A recent presentation at the American College of Rheumatology/Empowering Rheumatology Professionals Annual Meeting highlighted the latest information from the Food and Drug Administration (FDA) related to rheumatic diseases.
Rachel L. Glaser, MD, clinical team leader in the division of pulmonary, allergy, and rheumatology products at the FDA, gave a presentation addressing safety issues concerning recently approved rheumatic disease agents. Dr. Glaser is also a practicing rheumatologist.
Regarding new drug approvals, upadacitinib was approved for the treatment of rheumatoid arthritis (RA).
Upadacitinib (Rinvoq) is a JAK inhibitor indicated to treat adult RA patients with moderately to severely active disease who did not have an adequate response to methotrexate. The recommended dosing regimen is 15 mg/day.
“The assessment of the efficacy and safety of upadacitinib is primarily derived from five phase 3 studies, which were designed to assess once-daily upadacitinib dosing as monotherapy and as combination therapy with methotrexate or other conventional [disease-modifying antirheumatic drugs] DMARDs,” said Dr. Glaser. The studies include a diverse patient population who were either methotrexate-naïve or had an intolerance/inadequate response to methotrexate or conventional DMARDs, or had an inadequate response/intolerance to biologic DMARDs.
Across the studies, upadacitinib-treated patients “achieved higher ACR20 response rates compared to methotrexate monotherapy or placebo, respectively, at the primary efficacy endpoint,
said Dr. Glaser. “Similar trends were observed for ACR50 and ACR70 responses, as well as DAS28-CRP <2.6.”
Several existing drugs were approved for new indications, including:
- Nintedanib (Ofev), for slowing the rate of decline in pulmonary function in SSc-ILD. This new indication was approved on September 6, 2019. The dosing regimen recommendation is 150 mg twice a day, about 12 hours apart; medication should be taken with food. (In the event of adverse reactions, a temporary dose reduction to 100 mg may be tried.)

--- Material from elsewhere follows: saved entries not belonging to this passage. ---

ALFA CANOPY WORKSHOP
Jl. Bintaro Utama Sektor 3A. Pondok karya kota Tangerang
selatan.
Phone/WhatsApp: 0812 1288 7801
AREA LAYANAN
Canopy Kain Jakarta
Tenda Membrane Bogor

- Ixekizumab was approved for active ankylosing spondylitis. The recommended dosing regimen is 160 mg by way of subcutaneous injection at week zero, and then 80 mg every four weeks.

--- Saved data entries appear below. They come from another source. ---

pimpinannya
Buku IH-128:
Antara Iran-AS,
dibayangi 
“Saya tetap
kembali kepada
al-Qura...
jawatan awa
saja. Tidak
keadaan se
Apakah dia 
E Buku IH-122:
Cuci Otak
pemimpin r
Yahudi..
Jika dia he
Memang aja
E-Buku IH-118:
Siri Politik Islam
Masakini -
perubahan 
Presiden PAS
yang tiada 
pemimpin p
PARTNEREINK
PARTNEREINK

- Apremilast (Otezla) was approved for use in adult patients with Bechet’s Disease to treat disease-related oral ulcers. The approved dosing regimen is 30 mg PO twice daily after dose titration.
- Certolizumab pegol (Cimzia) was approved for active non-radiographic axial spondyloarthropathy. The suggested dosing regimen is an initial 400 mg dose at weeks two and four, followed by 200 mg every other week or 400 mg every four weeks.
Other existing drugs also received expanded indications:
- Belimumab (Benlysta), previously indicated for adults with systemic lupus erythematosus (SLE), is now approved for SLE patients aged five to 17 years. The suggested dosing regimen is intravenous (IV) 10 mg/kg at two-week intervals for the first three doses and then at four-week intervals.
- Rituximab (Rituxan) was previously approved to treat non-Hodgkin’s lymphoma, chronic lymphocytic leukemia, RA, and pemphigus vulgaris, and is now approved as a follow-up treatment for GPA/MPA patients aged two and older. For GPA/MPA pediatric patients, the recommended dose is 375 mg/m2 once a week for four weeks. As a follow-up treatment in pediatric patients, it is recommended at two 250 mg/m2 IV infusions separated by two weeks, and then a 250 mg/m2 IV infusion months thereafter depending on clinical evaluation.